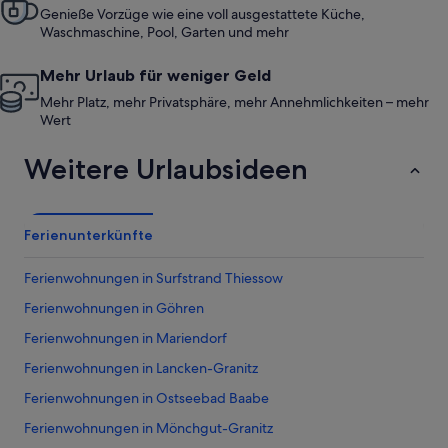
Genieße Vorzüge wie eine voll ausgestattete Küche,
Waschmaschine, Pool, Garten und mehr
Mehr Urlaub für weniger Geld
Mehr Platz, mehr Privatsphäre, mehr Annehmlichkeiten – mehr
Wert
Weitere Urlaubsideen
Ferienunterkünfte
Ferienwohnungen in Surfstrand Thiessow
Ferienwohnungen in Göhren
Ferienwohnungen in Mariendorf
Ferienwohnungen in Lancken-Granitz
Ferienwohnungen in Ostseebad Baabe
Ferienwohnungen in Mönchgut-Granitz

• [TRY IT]: Write down exactly the span of lines above from the one containing "Waschmaschine, Pool, Garten und mehr" to the one containing "Ferienwohnungen in Lancken-Granitz", both ends included.

• [RESULT OF THIS TASK]:
Waschmaschine, Pool, Garten und mehr
Mehr Urlaub für weniger Geld
Mehr Platz, mehr Privatsphäre, mehr Annehmlichkeiten – mehr
Wert
Weitere Urlaubsideen
Ferienunterkünfte
Ferienwohnungen in Surfstrand Thiessow
Ferienwohnungen in Göhren
Ferienwohnungen in Mariendorf
Ferienwohnungen in Lancken-Granitz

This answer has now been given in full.